Academic freedom is critically important and any state-sponsored restriction upon it is unacceptable, especially if religiously motivated.

As a practical matter, carefully ascertaining who should determine the content of public education is important too.  Many people in 1925 believed that the those who pay the teachers’ salaries had both the political authority (through their state legislatures) and moral responsibility as parents to ultimately control what their children were taught.  As for the purist who insists on unfettered academic freedom, such a position has the institutional disadvantage of employees effectively having more authority than their employers. While sounding noble at first blush, a teacher who refuses to teach what he or she has been hired to teach (or insists on teaching what he or she is prohibited from teaching) should be removed for the benefit of the institution and the customers (or students) it serves. That teacher may then start his or her own institution where, one suspects, different guidelines will of necessity have to be enforced in order to preserve the new character and serve the new customers of the start-up institution.

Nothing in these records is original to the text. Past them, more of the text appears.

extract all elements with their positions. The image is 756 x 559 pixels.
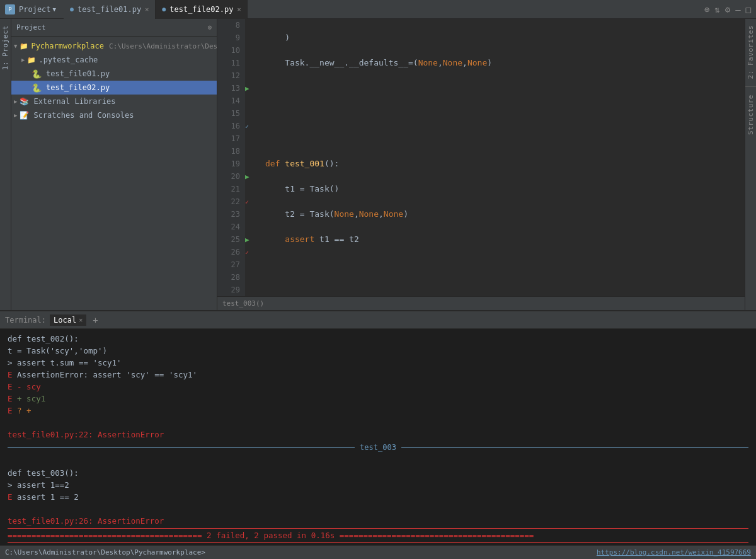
project-sidebar: Project ⚙ ▼ 📁 Pycharmworkplace C:\Users\… xyxy=(11,19,217,310)
code-line-15: t2 = Task(None,None,None) xyxy=(265,208,745,221)
terminal-add-button[interactable]: + xyxy=(93,315,98,325)
py-icon-selected: 🐍 xyxy=(32,83,42,93)
terminal-summary-line: ========================================… xyxy=(8,528,748,543)
py-icon: 🐍 xyxy=(32,69,42,79)
terminal-line-9: test_file01.py:22: AssertionError xyxy=(8,429,748,441)
tab2-icon: ● xyxy=(162,6,166,13)
right-panel-labels: 2: Favorites Structure xyxy=(745,19,756,310)
app-container: P Project ▼ ● test_file01.py ✕ ● test_fi… xyxy=(0,0,756,559)
favorites-label[interactable]: 2: Favorites xyxy=(745,19,756,85)
terminal-line-11: def test_003(): xyxy=(8,467,748,479)
title-bar-left: P Project ▼ xyxy=(5,4,56,14)
left-panel-labels: 1: Project xyxy=(0,19,11,310)
tree-item-file01[interactable]: 🐍 test_file01.py xyxy=(11,67,217,81)
terminal-line-13: E assert 1 == 2 xyxy=(8,491,748,503)
tab2-close-icon[interactable]: ✕ xyxy=(237,6,241,13)
breadcrumb: test_003() xyxy=(222,299,264,308)
code-line-8: ) xyxy=(265,32,745,44)
code-line-11 xyxy=(265,107,745,120)
terminal-prompt: C:\Users\Administrator\Desktop\Pycharmwo… xyxy=(5,548,205,556)
terminal-line-7: E ? + xyxy=(8,405,748,417)
minimize-icon[interactable]: — xyxy=(735,4,740,14)
check-16: ✓ xyxy=(245,120,260,132)
terminal-section-sep: test_003 xyxy=(8,442,748,454)
terminal-line-1: def test_002(): xyxy=(8,333,748,345)
code-line-16: assert t1 == t2 xyxy=(265,233,745,246)
terminal-bottom-bar: C:\Users\Administrator\Desktop\Pycharmwo… xyxy=(0,545,756,559)
csdn-link[interactable]: https://blog.csdn.net/weixin_41597669 xyxy=(597,548,751,556)
editor-area: 8 9 10 11 12 13 14 15 16 17 18 19 20 21 … xyxy=(217,19,745,310)
code-line-12 xyxy=(265,132,745,145)
structure-label[interactable]: Structure xyxy=(745,88,756,141)
terminal-line-14 xyxy=(8,503,748,515)
project-panel-label[interactable]: 1: Project xyxy=(0,19,11,76)
code-line-10 xyxy=(265,82,745,95)
title-bar: P Project ▼ ● test_file01.py ✕ ● test_fi… xyxy=(0,0,756,19)
terminal-line-2: t = Task('scy','omp') xyxy=(8,345,748,357)
terminal-line-5: E - scy xyxy=(8,381,748,393)
chevron-right-icon: ▶ xyxy=(21,57,25,63)
err-22: ✓ xyxy=(245,195,260,208)
code-line-9: Task.__new__.__defaults__=(None,None,Non… xyxy=(265,57,745,69)
project-dropdown[interactable]: Project ▼ xyxy=(19,5,56,14)
line-numbers: 8 9 10 11 12 13 14 15 16 17 18 19 20 21 … xyxy=(217,19,245,296)
run-arrow-13[interactable]: ▶ xyxy=(245,82,260,95)
terminal-label: Terminal: xyxy=(5,316,46,325)
err-26: ✓ xyxy=(245,246,260,258)
chevron-down-icon: ▼ xyxy=(14,43,17,49)
gear-icon[interactable]: ⚙ xyxy=(725,4,730,14)
tree-item-file02[interactable]: 🐍 test_file02.py xyxy=(11,81,217,95)
tree-item-root[interactable]: ▼ 📁 Pycharmworkplace C:\Users\Administra… xyxy=(11,39,217,53)
ext-icon: 📚 xyxy=(20,97,29,106)
code-line-18 xyxy=(265,284,745,296)
chevron-right-icon2: ▶ xyxy=(14,98,17,105)
tab-test-file01[interactable]: ● test_file01.py ✕ xyxy=(64,0,156,19)
breadcrumb-bar: test_003() xyxy=(217,296,745,310)
terminal-line-15: test_file01.py:26: AssertionError xyxy=(8,515,748,527)
terminal-line-6: E + scy1 xyxy=(8,393,748,405)
window-controls: ⊕ ⇅ ⚙ — □ xyxy=(704,4,751,14)
run-arrow-20[interactable]: ▶ xyxy=(245,170,260,183)
terminal-link-area: https://blog.csdn.net/weixin_41597669 xyxy=(597,548,751,556)
main-layout: 1: Project Project ⚙ ▼ 📁 Pycharmworkplac… xyxy=(0,19,756,310)
chevron-right-icon3: ▶ xyxy=(14,112,17,118)
terminal-section: Terminal: Local ✕ + def test_002(): t = … xyxy=(0,310,756,559)
split-icon[interactable]: ⇅ xyxy=(714,4,719,14)
maximize-icon[interactable]: □ xyxy=(746,4,751,14)
terminal-line-3: > assert t.sum == 'scy1' xyxy=(8,357,748,369)
code-line-14: t1 = Task() xyxy=(265,183,745,195)
tree-item-ext-libs[interactable]: ▶ 📚 External Libraries xyxy=(11,95,217,108)
folder-icon: 📁 xyxy=(27,56,36,64)
editor-tabs: ● test_file01.py ✕ ● test_file02.py ✕ xyxy=(64,0,248,19)
terminal-line-8 xyxy=(8,417,748,429)
tree-item-scratches[interactable]: ▶ 📝 Scratches and Consoles xyxy=(11,108,217,122)
terminal-line-10 xyxy=(8,455,748,467)
scratch-icon: 📝 xyxy=(20,111,29,120)
editor-content: 8 9 10 11 12 13 14 15 16 17 18 19 20 21 … xyxy=(217,19,745,296)
globe-icon[interactable]: ⊕ xyxy=(704,4,709,14)
terminal-line-4: E AssertionError: assert 'scy' == 'scy1' xyxy=(8,369,748,381)
tab-test-file02[interactable]: ● test_file02.py ✕ xyxy=(156,0,248,19)
gear-icon-panel[interactable]: ⚙ xyxy=(207,23,212,32)
terminal-output: def test_002(): t = Task('scy','omp') > … xyxy=(0,329,756,545)
panel-title: Project xyxy=(16,23,45,32)
project-tree: ▼ 📁 Pycharmworkplace C:\Users\Administra… xyxy=(11,37,217,310)
terminal-line-12: > assert 1==2 xyxy=(8,479,748,491)
terminal-tab-local[interactable]: Local ✕ xyxy=(50,314,86,326)
terminal-header: Terminal: Local ✕ + xyxy=(0,311,756,329)
run-arrow-25[interactable]: ▶ xyxy=(245,233,260,246)
folder-icon: 📁 xyxy=(20,42,28,50)
tab1-icon: ● xyxy=(70,6,74,13)
code-line-13: def test_001(): xyxy=(265,158,745,170)
app-icon: P xyxy=(5,4,15,14)
code-editor[interactable]: ) Task.__new__.__defaults__=(None,None,N… xyxy=(260,19,745,296)
panel-header: Project ⚙ xyxy=(11,19,217,37)
run-gutter: ▶ ✓ ▶ ✓ ▶ ✓ xyxy=(245,19,260,296)
tab1-close-icon[interactable]: ✕ xyxy=(145,6,149,13)
code-line-17 xyxy=(265,258,745,271)
project-chevron-icon: ▼ xyxy=(53,6,56,13)
tree-item-pytest-cache[interactable]: ▶ 📁 .pytest_cache xyxy=(11,53,217,67)
tab-local-close[interactable]: ✕ xyxy=(79,316,83,323)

The Tennessee Act did not infringe upon the larger principle of academic freedom insofar as any teacher, group of teachers, student, or group of students could still receive instruction in a private school that desired to teach the evolution of mankind as a doctrinal distinctive.  This, of course, is what is required of all private, denominational schools (such as Jewish, Lutheran, and Catholic schools) which also adhere to particular doctrinal distinctives.

The Scopes trial was the greatest trial in United States history.